Research has identified benefits and advantages of carrying out secondary data analysis specifically. One of these benefits is the expectation of research data to be transparent and reproducible as open data can increase evaluation and reproduction of research (Roche et al., 2014) as well as provide a platform for auditing the quality and reliability of research data and findings.

Research is often publicly funded and, therefore, secondary data analyses can be a way of aggregating value to the original investment, increasing the cost-efficiency of funded research (Camfield and Palmer-Jones, 2013; Roche et al., 2014). Another benefit of secondary analyses is that it prolongs the use of data over time and participants will often engage in research not only to contribute to a particular project, but also to the broader body of knowledge (Bishop, 2013). Researchers have a duty to benefit society through their work by improving policy and practice; secondary data analysis can be another means to achieve this goal with reduced risk to participants (Bishop, 2009).

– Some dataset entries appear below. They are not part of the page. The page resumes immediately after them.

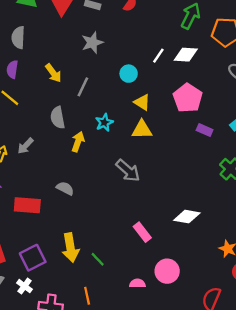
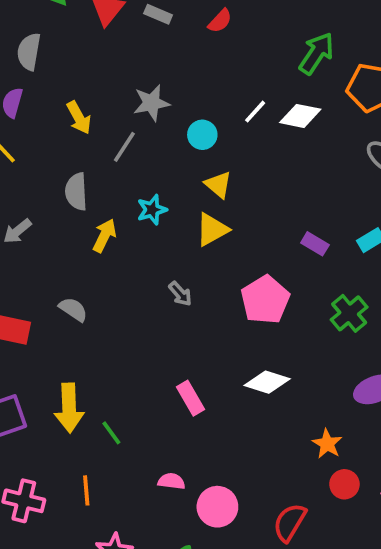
gray star: (92, 43) -> (151, 103), moved
pink pentagon: (188, 98) -> (265, 300), moved
yellow triangle: (142, 130) -> (212, 230), turned -35
gray arrow: (128, 171) -> (180, 294), size x0.6
pink circle: (167, 271) -> (217, 507), moved

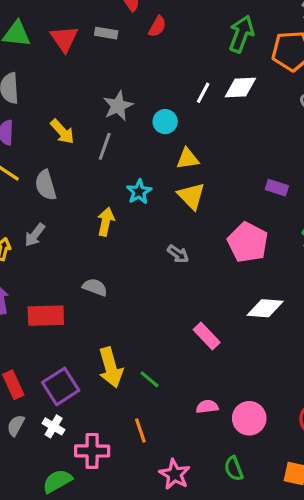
yellow triangle: (218, 185) -> (188, 159), turned -35
gray semicircle: (76, 192) -> (46, 185), moved
yellow triangle: (212, 230) -> (191, 196), turned -32

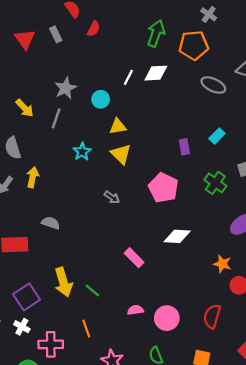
gray rectangle: (106, 33) -> (56, 34), turned 56
purple rectangle: (277, 188) -> (184, 147), turned 63
yellow arrow: (106, 222) -> (33, 177), moved

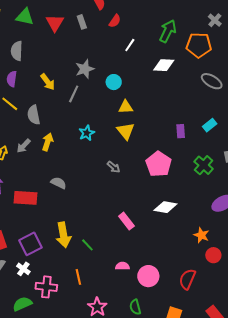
white line: (128, 77) -> (130, 45), moved
cyan star: (82, 152) -> (87, 133), moved

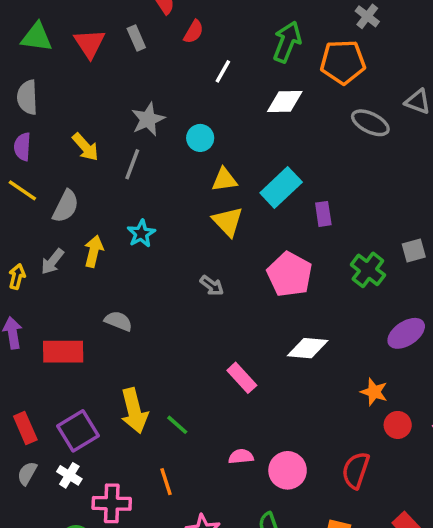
gray semicircle: (34, 115) -> (66, 206), turned -138
cyan rectangle: (210, 125) -> (281, 188), moved, size x1.6
cyan star: (87, 133) -> (141, 234), moved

This secondary data analysis was carried out with young people involved in the Big Brother Big Sister mentoring programme, which have been described as a ‘vulnerable’ population which may experience poor social skills, low self-esteem and/or economic disadvantage (Dolan, Brady, O’Regan, Brumovska, Canavan and Forkan, 2010). This posed further challenges to the justification of carrying out such an analysis despite the criticisms and challenges that exist towards re-using data.

The original research study evaluated the benefits of mentoring relationships between an adult and a young person by focusing on the role of social supports, emotional well-being, education, risk behaviour, relationships and outcomes of matching a young person and an adult (Dolan, Brady, O’Regan, Brumovska, Canavan and Forkan, 2010).

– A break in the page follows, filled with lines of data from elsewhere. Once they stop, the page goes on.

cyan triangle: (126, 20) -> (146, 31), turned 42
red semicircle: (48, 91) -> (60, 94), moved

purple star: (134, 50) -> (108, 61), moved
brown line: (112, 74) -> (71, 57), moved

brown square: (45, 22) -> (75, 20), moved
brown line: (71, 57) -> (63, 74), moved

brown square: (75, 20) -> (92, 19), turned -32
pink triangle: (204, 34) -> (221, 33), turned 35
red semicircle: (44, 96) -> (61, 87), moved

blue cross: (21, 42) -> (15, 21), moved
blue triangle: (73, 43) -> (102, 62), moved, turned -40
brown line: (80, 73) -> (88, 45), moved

This secondary analysis was focused on exploring one aspect of mentoring relationships that had not been explored previously: the role of empathy in mentoring relationships. It was, therefore, considered that the context of both research questions was similar enough for the data to be valuable and useful in providing further understanding of what the primary data had already achieved about mentoring relationships and their impact on young people. The secondary analysis would build on the first analysis to provide further evidence of how to improve the mentoring programme, maximise the benefits for young people and expand on the body of knowledge to inform policy and improve practice in the field.

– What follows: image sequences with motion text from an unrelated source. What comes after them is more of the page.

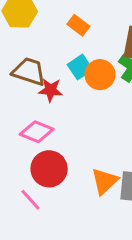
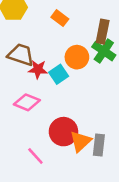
cyan square: (80, 67) -> (59, 74), moved
red circle: (49, 169) -> (63, 132), moved
pink line: (30, 200) -> (35, 156), moved

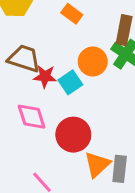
pink diamond: (27, 102) -> (32, 117), turned 50
red circle: (63, 132) -> (73, 135), moved

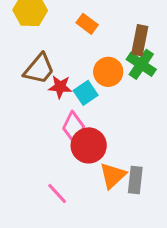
brown trapezoid: (24, 59) -> (39, 69), turned 112
pink diamond: (32, 117) -> (74, 127), moved, turned 44

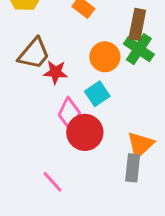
cyan square: (86, 93) -> (97, 94), moved
orange triangle: (113, 176) -> (140, 145), moved

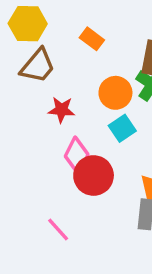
brown trapezoid: (34, 54) -> (38, 66), moved
cyan square: (97, 94) -> (122, 128), moved

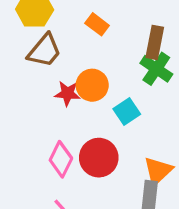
orange circle: (115, 93) -> (92, 85), moved
pink diamond: (77, 155) -> (61, 159), moved

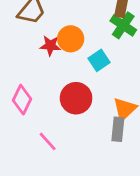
pink diamond: (61, 159) -> (22, 100), moved

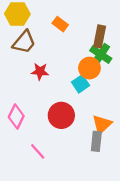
orange circle: (71, 39) -> (89, 68), moved

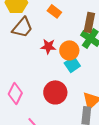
orange circle: (89, 68) -> (69, 50), moved
red star: (40, 71) -> (48, 46), moved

Consent and informed consent

The first major issue that this secondary data analysis had is that participants were not asked to consent for their data to be archived or included in further research. This was a limitation that had to be carefully dealt with. Original participants gave consent to a research study that in essence provided further understanding of mentoring relationships, supports, benefits and outcomes. The secondary data analysis is expanding further on this knowledge by introducing a new variable: empathy. It was considered that the purpose of the primary analysis also covered the purpose of the secondary analysis and was, therefore, deemed viable. According to Bishop (2013) some secondary researchers have argued that they are entitled to use data in new ways as long as confidentiality and integrity of the data are not breached at any time. Issues with consent were approached with the selection of secondary data analysis instead of archiving the data. Secondary data analysis allowed original researchers to be involved and ‘supervise’ the type of analysis that was carried out with the data.

Secondary researchers are aware that ideally consent should have been sought from participants at the time the data was collected. However, the next issue is determining if consent at the time of primary data collection is really ‘informed’ as researchers may not foresee specifically what the archived data or secondary data analyses in the future will be before the research is designed (Bishop, 2012). Bishop (2014) argues that researchers need to inform participants of the benefits and risks of taking part in research, but this does not mean that researchers are in a position to decide ‘what is best’ for participants. Therefore, consent should be sought and explanations of potential uses of the data should also be specified to help participants make their own informed, if limited, decisions.

Another issue of informed consent may be less explored in the literature: researcher consent. Consent from researchers, as well as participants, needs to be sought because where data is constructed mutually, both parties contributed to the production of data and therefore share ownership. More importantly, Camfield and Palmer-Jones (2013) would also argue that researchers may reveal and report personal information that may have contributed to build rapport. This information may also be sensitive; therefore, informed consent needs to be sought from participants and original data collectors and analysts, particularly in the case of secondary data analysis, as archived data is usually covered by data licenses agreed with the repository.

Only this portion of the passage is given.